'''
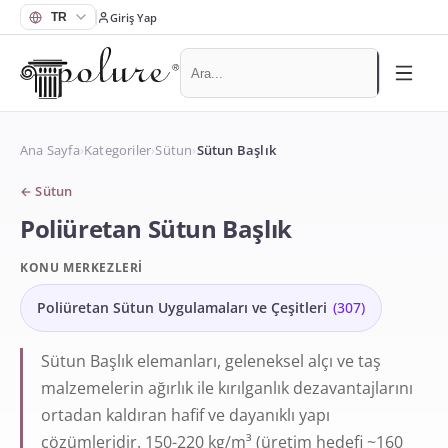
Giriş Yap
Ana Sayfa
›
Kategoriler
›
Sütun
›
Sütun Başlık
←
Sütun
Poliüretan Sütun Başlık
KONU MERKEZLERI
Poliüretan Sütun Uygulamaları ve Çeşitleri
(
307
)
Sütun Başlık elemanları, geleneksel alçı ve taş
malzemelerin ağırlık ile kırılganlık dezavantajlarını
ortadan kaldıran hafif ve dayanıklı yapı
çözümleridir. 150-220 kg/m³ (üretim hedefi ~160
'''
AIM OF THE TASK
Since only a number is wanted, please say how many lines in the data include the word "Poliüretan".

THE COMPLETED TASK
2